Bills face clouded and he shuddered, his stone façade showing a little crack.

“He had a little place off Grover Street. It was a small house with a one car garage and a big back yard. He had cherry, apple, and apricot trees. The apples were really good.”

Bill face was wrinkled, concentrating on the memory.

Megan wiped her face and let a ghost of a smile show. She started to say something when Bill began speaking.

“If things got bad, we would stay in his garage. We had cots and sleeping bags that he kept there for us. I remember boxes along one wall, tools, and the smell of old oil.”

Bill was lost in the past.

“My uncles car leaked oil and Dad would clean it up when we had to sleep out there.”

“Oh, Bill, I am so sorry!” She tried to turn him to face her. He resisted but she gently persisted.

He looked at her without really seeing, then continued.

“Then my uncle got sick and died.
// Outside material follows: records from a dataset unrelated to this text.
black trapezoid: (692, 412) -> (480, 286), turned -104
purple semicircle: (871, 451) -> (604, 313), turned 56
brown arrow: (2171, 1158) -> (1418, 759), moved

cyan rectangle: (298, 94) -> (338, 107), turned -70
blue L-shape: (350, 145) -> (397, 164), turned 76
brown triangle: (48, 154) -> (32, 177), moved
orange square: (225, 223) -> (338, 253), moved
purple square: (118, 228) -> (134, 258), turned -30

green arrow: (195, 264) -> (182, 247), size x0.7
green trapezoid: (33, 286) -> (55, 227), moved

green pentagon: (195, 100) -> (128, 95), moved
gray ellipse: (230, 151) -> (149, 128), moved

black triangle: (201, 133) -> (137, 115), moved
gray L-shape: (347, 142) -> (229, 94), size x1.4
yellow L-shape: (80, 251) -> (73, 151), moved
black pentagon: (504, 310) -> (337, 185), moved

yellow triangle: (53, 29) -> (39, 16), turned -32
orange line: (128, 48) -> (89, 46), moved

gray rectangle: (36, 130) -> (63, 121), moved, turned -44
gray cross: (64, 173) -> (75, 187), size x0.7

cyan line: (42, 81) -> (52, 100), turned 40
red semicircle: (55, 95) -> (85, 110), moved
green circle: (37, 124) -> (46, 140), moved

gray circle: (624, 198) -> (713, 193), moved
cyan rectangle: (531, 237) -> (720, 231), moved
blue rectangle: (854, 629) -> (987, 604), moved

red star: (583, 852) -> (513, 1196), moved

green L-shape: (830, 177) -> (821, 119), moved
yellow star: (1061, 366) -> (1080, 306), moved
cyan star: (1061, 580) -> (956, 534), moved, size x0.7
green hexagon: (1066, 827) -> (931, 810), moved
Things got desperate without his help, without his garage for us to stay in between houses. We kept moving around, more often after that.

“Then one day I came home from school and the house was quiet, too quiet. I found my mom passed out in the kitchen with foam around her mouth. We didn’t have a phone and my dad was at work.

“She was breathing, and I tried to wake her up. I couldn’t.

“I went next door and called 911.”

Megan was hugging him fiercely, her face buried in his back, crying openly.

“I am so sorry, Bill, so sorry.”

“She went to the hospital, and I was put in the foster system.

“They told me not to call the cops.

“They promised they would clean up and get me back.

“They lied to me. They died instead.”